◆ Exercise
The lines wanted are those in the data below that include "Inscriptions".

Data entries:
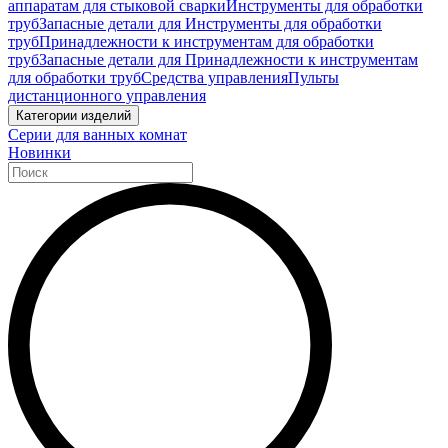
аппаратам для стыковой сварки
Инструменты для обработки
труб
Запасные детали для Инструменты для обработки
труб
Принадлежности к инструментам для обработки
труб
Запасные детали для Принадлежности к инструментам
для обработки труб
Средства управления
Пульты
дистанционного управления
Категории изделий
Серии для ванных комнат
Новинки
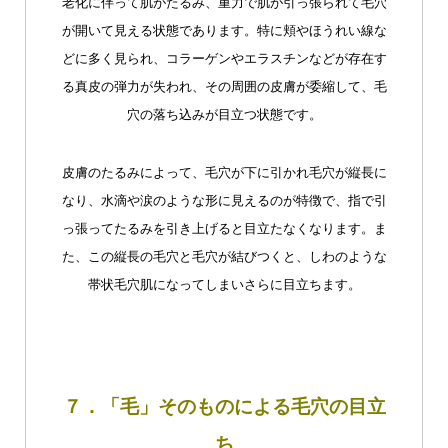
老化に伴って肌がたるみ、重力で肌が引っ張られて毛穴
が開いて見える状態であります。特に頬やほうれい線な
どに多く見られ、コラーゲンやエラスチンなどが存在す
る真皮の弾力が失われ、その周囲の皮膚が委縮して、毛
穴の落ち込みが目立つ状態です。
皮膚のたるみによって、毛穴が下に引かれ毛穴が縦長に
なり、水滴や涙のような形に見えるのが特徴で、指で引
っ張ってたるみを引き上げると目立たなくなります。ま
た、この縦長の毛穴と毛穴が結びつくと、しわのような
帯状毛穴肌になってしまいさらに目立ちます。
７．「毛」そのものによる毛穴の目立
ち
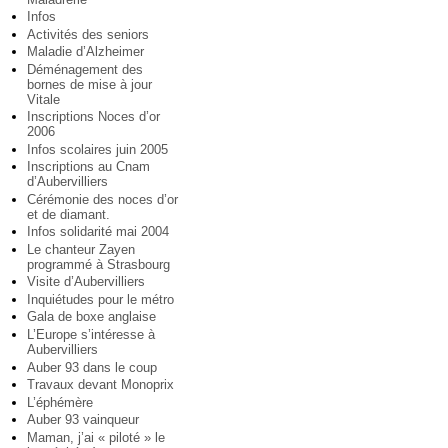
Infos
Activités des seniors
Maladie d’Alzheimer
Déménagement des
bornes de mise à jour
Vitale
Inscriptions Noces d’or
2006
Infos scolaires juin 2005
Inscriptions au Cnam
d’Aubervilliers
Cérémonie des noces d’or
et de diamant.
Infos solidarité mai 2004
Le chanteur Zayen
programmé à Strasbourg
Visite d’Aubervilliers
Inquiétudes pour le métro
Gala de boxe anglaise
L’Europe s’intéresse à
Aubervilliers
Auber 93 dans le coup
Travaux devant Monoprix
L’éphémère
Auber 93 vainqueur
Maman, j’ai « piloté » le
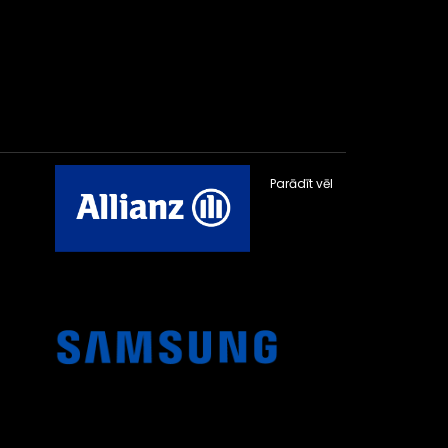
Parādīt vēl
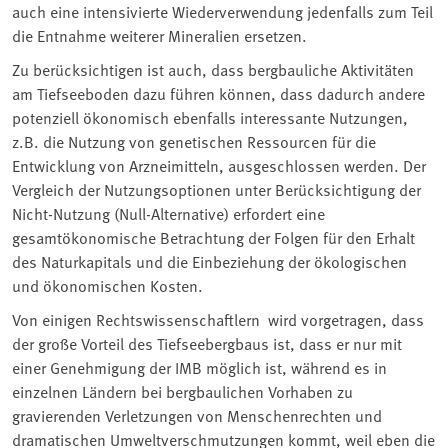
auch eine intensivierte Wiederverwendung jedenfalls zum Teil
die Entnahme weiterer Mineralien ersetzen.
Zu berücksichtigen ist auch, dass bergbauliche Aktivitäten
am Tiefseeboden dazu führen können, dass dadurch andere
potenziell ökonomisch ebenfalls interessante Nutzungen,
z.B. die Nutzung von genetischen Ressourcen für die
Entwicklung von Arzneimitteln, ausgeschlossen werden. Der
Vergleich der Nutzungsoptionen unter Berücksichtigung der
Nicht-Nutzung (Null-Alternative) erfordert eine
gesamtökonomische Betrachtung der Folgen für den Erhalt
des Naturkapitals und die Einbeziehung der ökologischen
und ökonomischen Kosten.
Von einigen Rechtswissenschaftlern wird vorgetragen, dass
der große Vorteil des Tiefseebergbaus ist, dass er nur mit
einer Genehmigung der IMB möglich ist, während es in
einzelnen Ländern bei bergbaulichen Vorhaben zu
gravierenden Verletzungen von Menschenrechten und
dramatischen Umweltverschmutzungen kommt, weil eben die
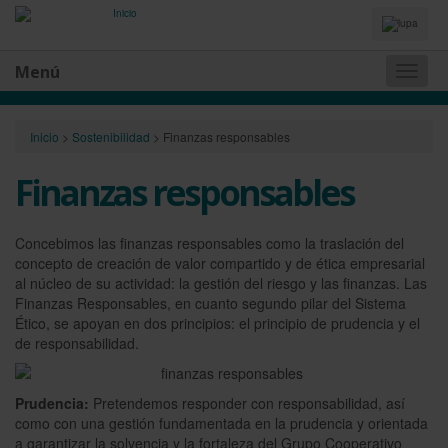
Idiomas
y
Buscador
Menú
Naveg
princip
Inicio
>
Sostenibilidad
>
Finanzas responsables
Finanzas responsables
Concebimos las finanzas responsables como la traslación del
concepto de creación de valor compartido y de ética empresarial
al núcleo de su actividad: la gestión del riesgo y las finanzas. Las
Finanzas Responsables, en cuanto segundo pilar del Sistema
Ético, se apoyan en dos principios: el principio de prudencia y el
de responsabilidad.
Prudencia:
Pretendemos responder con responsabilidad, así
como con una gestión fundamentada en la prudencia y orientada
a garantizar la solvencia y la fortaleza del Grupo Cooperativo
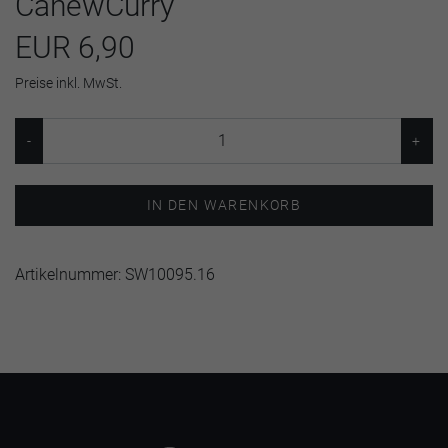
CahewCurry
EUR 6,90
Preise inkl. MwSt.
IN DEN WARENKORB
Artikelnummer:
SW10095.16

◆ Exercise result
Inscriptions Noces d’or
Inscriptions au Cnam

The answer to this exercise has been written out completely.